Oleh: Salsabila Zera Pharresia dan Alda Fredlina
Baru-baru ini sosial media ramai dikarenakan unggahan netizen mengenai pelaporan karakter genshin impact pada Surat Pemberitahuan (SPT) Tahunan. Ramainya postingan tersebut menandakan telah masuknya periode pelaporan SPT untuk tahun pajak 2022. Setiap pergantian tahun biasanya akan dirayakan dengan kembang api serta perayaan meriah lainnya. Namun, pergantian tahun juga menandakan ritual tahunan yang wajib dilakukan oleh Wajib Pajak, yaitu pelaporan SPT atas penghasilan yang telah diterima pada tahun sebelumnya.
Merujuk pada pasal 1 ayat 10 UU No. 28 Tahun 2007 tentang Perubahan Ketiga Atas UU No. 6 Tahun 1983 tentang Ketentuan Umum dan Tata Cara Perpajakan dijelaskan bahwa Surat Pemberitahuan adalah surat yang oleh Wajib Pajak digunakan untuk melaporkan penghitungan dan/atau pembayaran pajak, objek pajak dan/atau bukan objek pajak, dan/atau harta dan kewajiban sesuai dengan ketentuan peraturan perundang-undangan perpajakan. Kemudian pada pasal 3 ayat 3 terdapat ketentuan mengenai batas waktu penyampaian SPT, yaitu untuk SPT Tahunan Pajak Penghasilan Wajib Pajak orang pribadi, paling lama 3 (tiga) bulan setelah akhir Tahun Pajak dan untuk SPT Tahunan Pajak Penghasilan Wajib Pajak badan, paling lama 4 (empat) bulan setelah akhir Tahun Pajak.
Berdasarkan ketentuan tersebut, pada dasarnya SPT merupakan wadah untuk melaporkan dan mempertanggungjawabkan penghasilan yang kemudian akan dihitung menjadi pajak terutang. Oleh karena itu, informasi yang tercantum dalam SPT tentunya memuat terkait harta dan kewajiban, penghasilan yang merupakan objek pajak maupun bukan objek pajak, pembayaran atau pelunasan selama satu tahun pajak, dan pembayaran dari pihak yang diperkenankan memotong atau memungut pajak.
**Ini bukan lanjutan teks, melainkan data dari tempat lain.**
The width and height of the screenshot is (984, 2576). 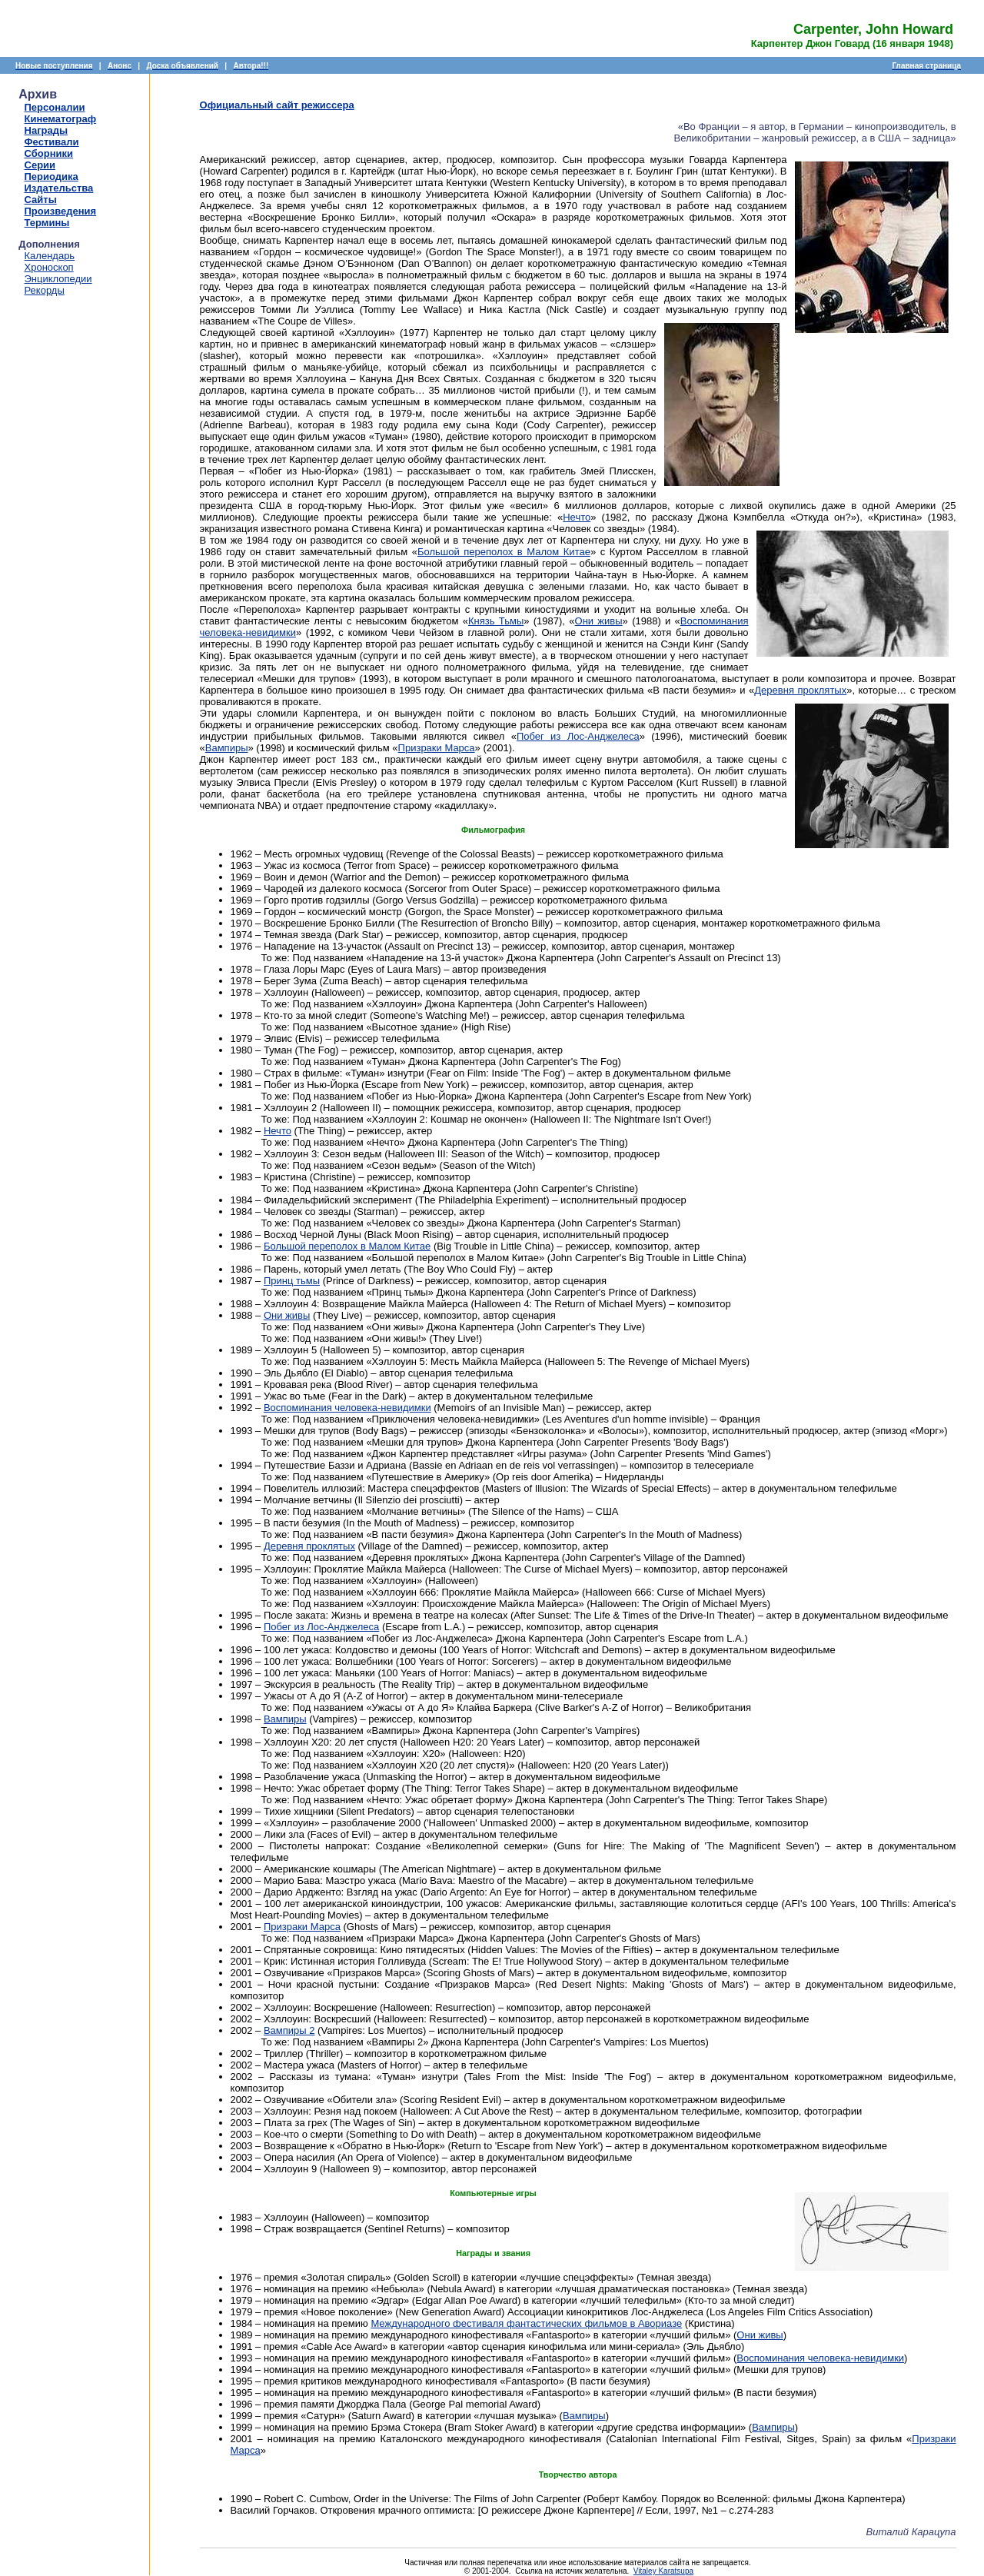 I want to click on Они живы, so click(x=599, y=621). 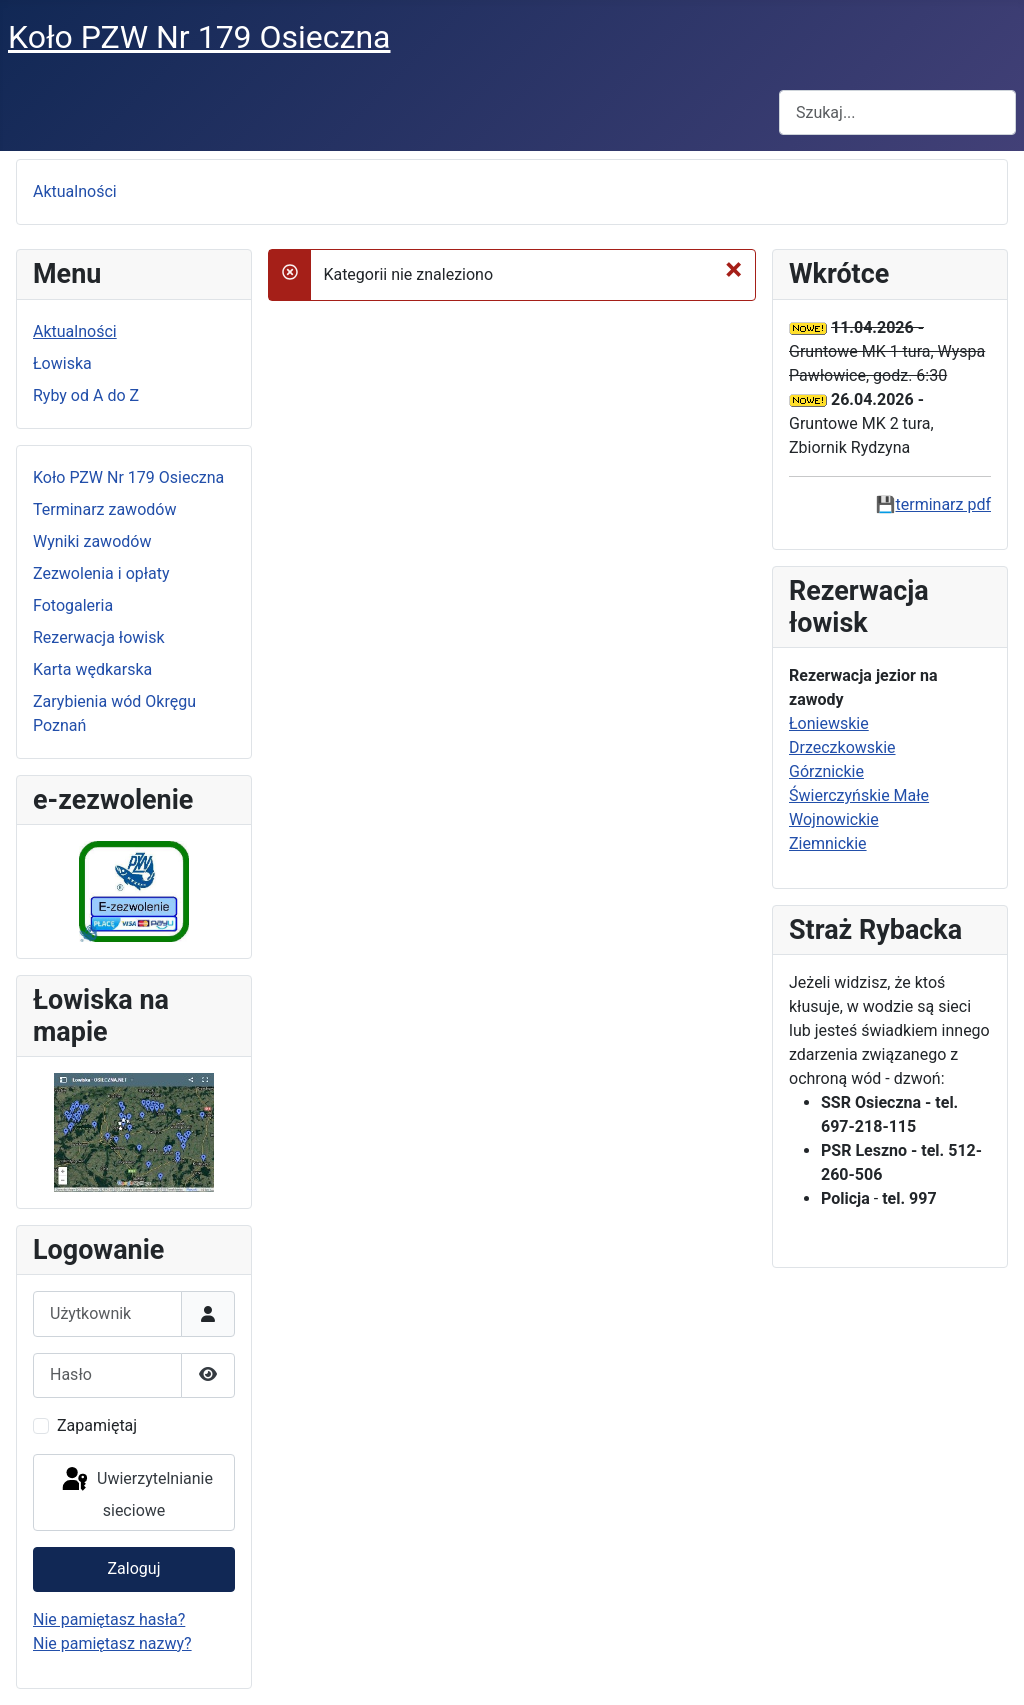 This screenshot has height=1705, width=1024. What do you see at coordinates (944, 504) in the screenshot?
I see `terminarz pdf` at bounding box center [944, 504].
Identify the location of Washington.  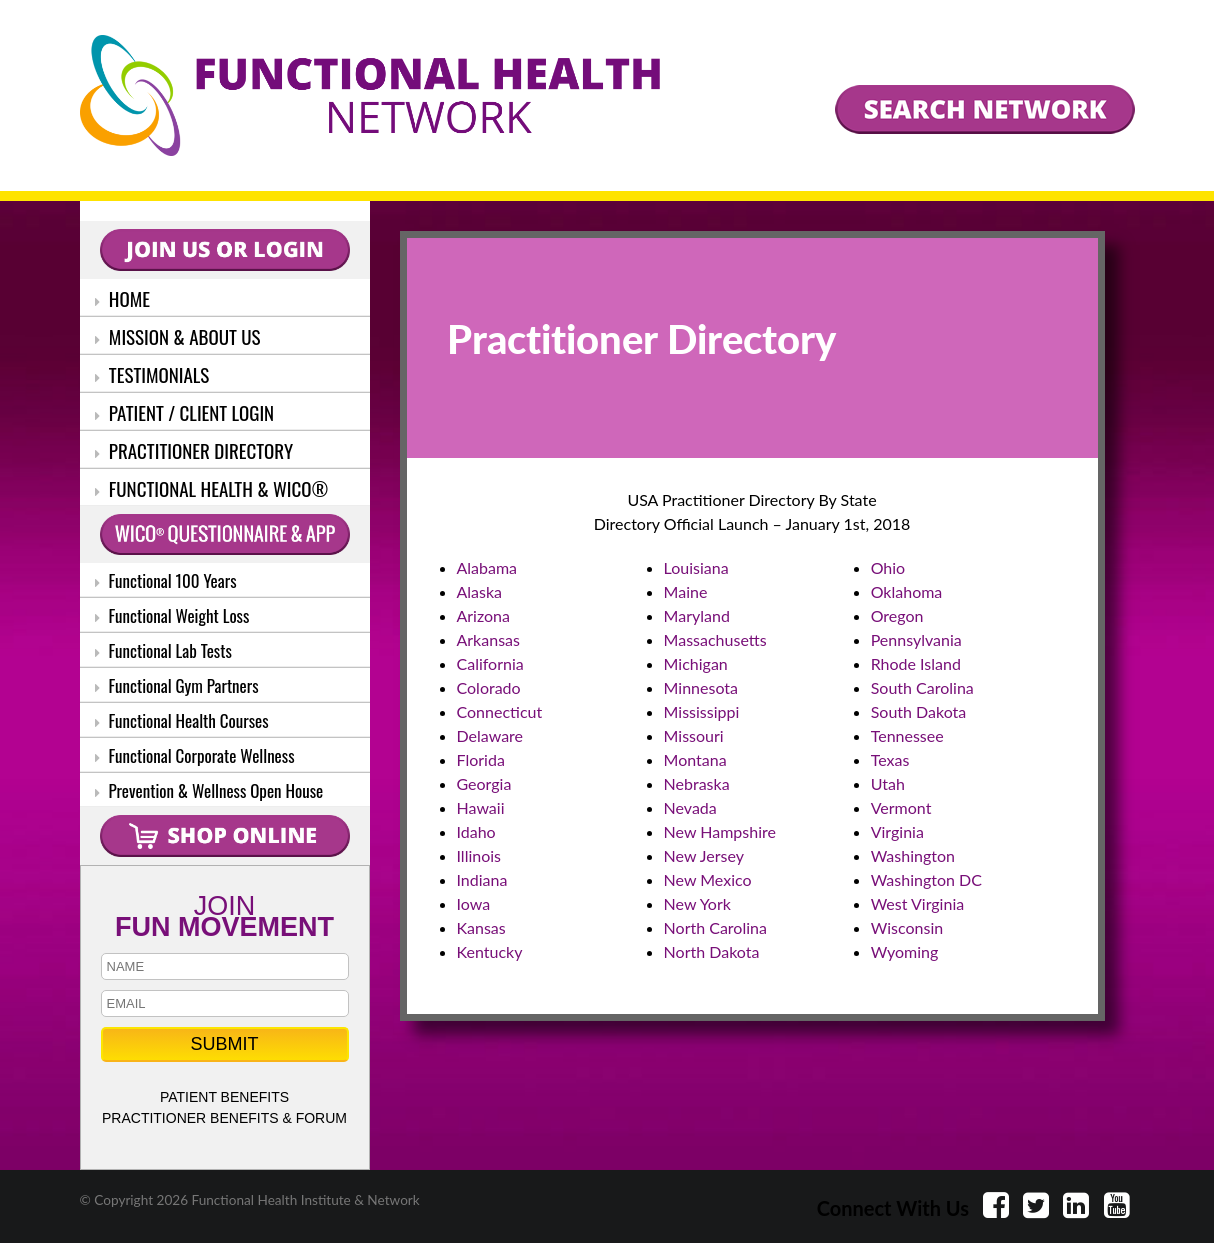 (913, 855).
Terkait harta sendiri, setidaknya terdapat sederet jenis harta yang patut dilaporkan dalam SPT, yaitu kas dan setara kas, harta bergerak lainnya, harta tidak bergerak, piutang, investasi, dan alat transportasi.
Dalam pelaporannya, Indonesia menganut sistem self assessment yaitu Wajib Pajak diberikan kepercayaan untuk menghitung dan melaporkan sendiri pajak yang terutang, sedangkan fiskus bertugas untuk mengawasinya. Keberhasilan sistem ini akan bergantung pada kepatuhan sukarela dari Wajib Pajak serta pengawasan yang optimal dari Direktorat Jenderal Pajak.Selaras mengenai pelaporan harta yang tidak berwujud, dalam e-filing terdapat beberapa kategori diantaranya paten, royalti, merek dagang, dan harta tidak berwujud lainnya. Berdasarkan keterangan Direktorat Jenderal Pajak dalam cuitannya di twitter mengenai pelaporan untuk karakter game yaitu merujuk pada Pasal 11A UU Pajak penghasilan sebagaimana diubah dalam UU Harmonisasi Peraturan Perpajakan, yang dimaksud harta tak berwujud dan pengeluaran lainnya termasuk biaya perpanjangan hak guna bangunan, hak guna usaha, hak pakai, dan muhibah (goodwill). Oleh karena itu, untuk saat ini karakter game belum dapat dikategorikan dalam harta tidak berwujud untuk pelaporan SPT Tahunan. Namun, tidak menutup kemungkinan kedepannya Direktorat Jenderal Pajak akan mengkaji ulang mengenai hal tersebut menimbang banyaknya harta tidak berwujud yang beredar dalam perkembangan informasi dan teknologi saat ini.